In 2006, The New York Times not only sponsored the “Gay Games” taking place in Chicago, they hosted a “Times Talks” panel discussion titled “Brokeback Locker Room.” Lipsyte, then a Times contributor, was slated to discuss with a panel of six gay athletes (and no opposition) how the "climate of acceptance" has changed in professional sports, and "What can be done to reduce the level of homophobia in the locker room and the media?"

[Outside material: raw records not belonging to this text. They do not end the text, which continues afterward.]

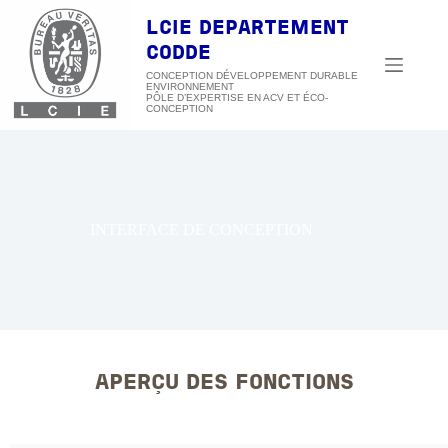
Passer
au
LCIE DEPARTEMENT
contenu
CODDE
CONCEPTION DÉVELOPPEMENT DURABLE
ENVIRONNEMENT
INTERFACE DE CONCEPTION
APERÇU DES FONCTIONS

Before the Super Bowl in 2012, Lipsyte explained to Mother Jones readers that they should watch the game and not feel they are “celebrating the holiest day of violence, consumerism, and class warfare.” They could root for the “middle class” on the field:

Even with a progressive attitude, watching the Super Bowl, which seems to float on rivers of oil—think car ads—and beer, is not exactly like holding a OWS-style general assembly in the red zone. Nevertheless, it's a terrific visual of the American class divide. In their skyboxes, usually in jacket and tie, eating, drinking, and high-fiving—or scowling—are the one-percenters who own the team, which is usually not their only source of income.

Below them, on the field, are their employees (many of them temporary one-percenters, given the median league salary of at least $560,000), using up the capital of their bodies. If you want to root for the Patriots or the Giants, fine. I'll be rooting for the working class.